Exercise prompt>
Return each line of the data below exactly, omitting any pictures.

The data>
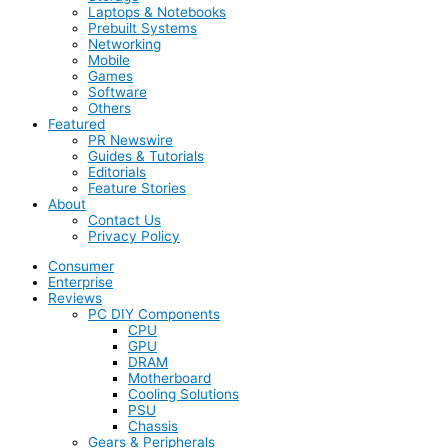
Laptops & Notebooks
Prebuilt Systems
Networking
Mobile
Games
Software
Others
Featured
PR Newswire
Guides & Tutorials
Editorials
Feature Stories
About
Contact Us
Privacy Policy
Consumer
Enterprise
Reviews
PC DIY Components
CPU
GPU
DRAM
Motherboard
Cooling Solutions
PSU
Chassis
Gears & Peripherals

Problem solution>
Laptops & Notebooks
Prebuilt Systems
Networking
Mobile
Games
Software
Others
Featured
PR Newswire
Guides & Tutorials
Editorials
Feature Stories
About
Contact Us
Privacy Policy
Consumer
Enterprise
Reviews
PC DIY Components
CPU
GPU
DRAM
Motherboard
Cooling Solutions
PSU
Chassis
Gears & Peripherals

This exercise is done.